While there was no specific reference to the UK’s Ellesmere and Luton plants, the future of which have been in the spotlight in the wake of the Brexit vote, the Vauxhall and Opel statement read: “The plan is designed with the clear intention to maintain all plants and refrain from forced redundancies in Europe.
“The necessary and sustainable reduction of labour costs shall be reached with thoughtful measures such as innovative working time concepts, voluntary programs or early retirement schemes.”
It was confirmed that an EMP2-based SUV would be built at the Eisenach plant from 2019 and an an EMP2-based D-segment vehicle at Rüsselsheim in the future.
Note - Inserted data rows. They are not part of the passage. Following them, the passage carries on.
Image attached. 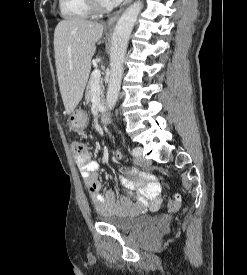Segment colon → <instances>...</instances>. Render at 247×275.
<instances>
[{
    "mask_svg": "<svg viewBox=\"0 0 247 275\" xmlns=\"http://www.w3.org/2000/svg\"><path fill=\"white\" fill-rule=\"evenodd\" d=\"M71 149L73 153L79 158H83L87 155L86 147L82 142L73 141L71 144ZM180 201L181 199L179 194H175L171 198H169L168 200L169 210L173 212L178 211L180 209Z\"/></svg>",
    "mask_w": 247,
    "mask_h": 275,
    "instance_id": "1",
    "label": "colon"
}]
</instances>
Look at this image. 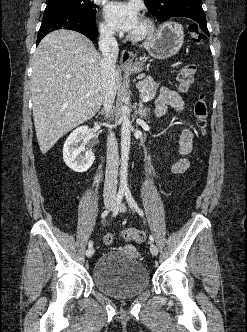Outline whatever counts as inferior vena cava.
Here are the masks:
<instances>
[{
    "instance_id": "inferior-vena-cava-1",
    "label": "inferior vena cava",
    "mask_w": 247,
    "mask_h": 332,
    "mask_svg": "<svg viewBox=\"0 0 247 332\" xmlns=\"http://www.w3.org/2000/svg\"><path fill=\"white\" fill-rule=\"evenodd\" d=\"M99 49L103 55V106L107 115L112 109V105L116 96L117 86L115 63L119 53L118 44L114 37V33L109 29H102L100 31ZM118 166V145L114 133L110 131L107 138V163L104 185L105 200H114L116 198Z\"/></svg>"
}]
</instances>
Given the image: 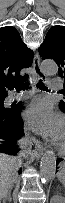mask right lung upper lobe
<instances>
[{
  "instance_id": "right-lung-upper-lobe-1",
  "label": "right lung upper lobe",
  "mask_w": 65,
  "mask_h": 203,
  "mask_svg": "<svg viewBox=\"0 0 65 203\" xmlns=\"http://www.w3.org/2000/svg\"><path fill=\"white\" fill-rule=\"evenodd\" d=\"M32 62L33 51L23 43L19 32L12 26L0 28V96L28 77H22L20 71Z\"/></svg>"
}]
</instances>
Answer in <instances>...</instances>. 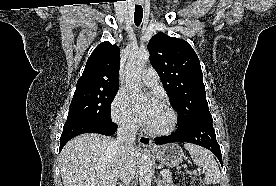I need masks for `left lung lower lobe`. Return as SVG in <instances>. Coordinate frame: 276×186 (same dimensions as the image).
<instances>
[{
  "mask_svg": "<svg viewBox=\"0 0 276 186\" xmlns=\"http://www.w3.org/2000/svg\"><path fill=\"white\" fill-rule=\"evenodd\" d=\"M212 122V118L195 121L182 128H178L173 135L156 138L155 144L160 145L171 142L193 143L209 149L216 155L222 164L221 150L216 140V134Z\"/></svg>",
  "mask_w": 276,
  "mask_h": 186,
  "instance_id": "1",
  "label": "left lung lower lobe"
}]
</instances>
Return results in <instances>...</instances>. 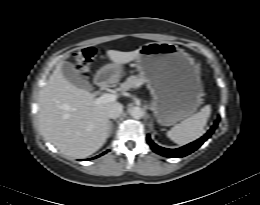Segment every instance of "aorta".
Returning a JSON list of instances; mask_svg holds the SVG:
<instances>
[{"label":"aorta","instance_id":"aorta-1","mask_svg":"<svg viewBox=\"0 0 260 205\" xmlns=\"http://www.w3.org/2000/svg\"><path fill=\"white\" fill-rule=\"evenodd\" d=\"M129 113L134 119H140L144 116V110L138 106L132 107Z\"/></svg>","mask_w":260,"mask_h":205}]
</instances>
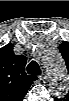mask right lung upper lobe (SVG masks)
<instances>
[{
	"mask_svg": "<svg viewBox=\"0 0 69 101\" xmlns=\"http://www.w3.org/2000/svg\"><path fill=\"white\" fill-rule=\"evenodd\" d=\"M25 62L23 55L16 56L15 61L10 62L9 67H1L3 73L1 93L9 99L23 98L32 82L37 79L35 76L26 75Z\"/></svg>",
	"mask_w": 69,
	"mask_h": 101,
	"instance_id": "obj_1",
	"label": "right lung upper lobe"
}]
</instances>
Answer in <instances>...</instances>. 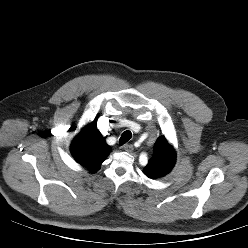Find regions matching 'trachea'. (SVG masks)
<instances>
[{"label": "trachea", "instance_id": "3493384b", "mask_svg": "<svg viewBox=\"0 0 248 248\" xmlns=\"http://www.w3.org/2000/svg\"><path fill=\"white\" fill-rule=\"evenodd\" d=\"M132 137V133L130 131H125L121 137H120V140H119V145H123L125 144L126 142H128Z\"/></svg>", "mask_w": 248, "mask_h": 248}]
</instances>
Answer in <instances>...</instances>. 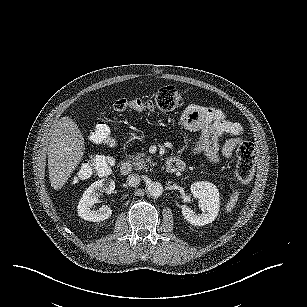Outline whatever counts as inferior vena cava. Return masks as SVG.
Wrapping results in <instances>:
<instances>
[{"instance_id": "1", "label": "inferior vena cava", "mask_w": 307, "mask_h": 307, "mask_svg": "<svg viewBox=\"0 0 307 307\" xmlns=\"http://www.w3.org/2000/svg\"><path fill=\"white\" fill-rule=\"evenodd\" d=\"M140 181H141L140 175L134 173L128 175L126 182L130 187H137L140 184Z\"/></svg>"}]
</instances>
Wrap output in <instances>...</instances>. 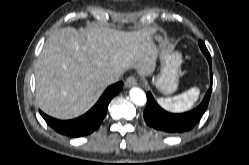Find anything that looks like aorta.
Segmentation results:
<instances>
[{"instance_id": "aorta-1", "label": "aorta", "mask_w": 249, "mask_h": 165, "mask_svg": "<svg viewBox=\"0 0 249 165\" xmlns=\"http://www.w3.org/2000/svg\"><path fill=\"white\" fill-rule=\"evenodd\" d=\"M129 95L131 101L138 106H143L146 103V94L140 88H132Z\"/></svg>"}]
</instances>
“This plan is paramount for the company, to protect our employees against headwinds and turn Opel and Vauxhall into a sustainable, profitable, electrified, and global company,” said Lohscheller. “Our future will be secured and we will contribute with German excellence to the Groupe PSA development. The implementation has already started with all teams eager to achieve the objectives.”
Carlos Tavares, PSA Group CEO, on the Vauxhall and Opel turnaround plan:
“To be here 100 days exactly after the closing of the deal, with the Opel management presenting the plan is a clear sign of rigour and professionalism - and we need both those things, plus discipline, to implement this very strong plan.
“This plan is not a gimmick. It is robust, honest and built by the Opel employees for the Opel employees. But creating the plan is 5% of the work. We have 95% of the work in the implementation ahead of us.
“If look at this company over past 15 years it is a fact it did not prepare for future. It was not on track to meet European CO2 requirements, for instance. We also have to recognise - in an honest and peaceful way - that this company has lost more than $10 billion in cumulative losses, cut more than 30,000 jobs and lost three points of market share in Europe in that time. This is a fact.
“It is where we start from. It is of course a dramatic situation and, taking into fact the headwinds in Europe, this means the situation is getting worse day by day. This means we have an opportunity to rescue this company and bring a solution to the Opel employees. It is fair to say that over the last 15 years, looking at the results, we have not given them a solution.
“It is my belief that the unpopular leaders of today will be the heroes of tomorrow. Managing a car company, taking all the right decisions to deliver recurring profit, is not an easy task, but it is a rewarding one. There will be decisions people don’t like but which work. The goal is that we can hand over a company to the next generation of leaders that works and that has the ability to invest in its own future."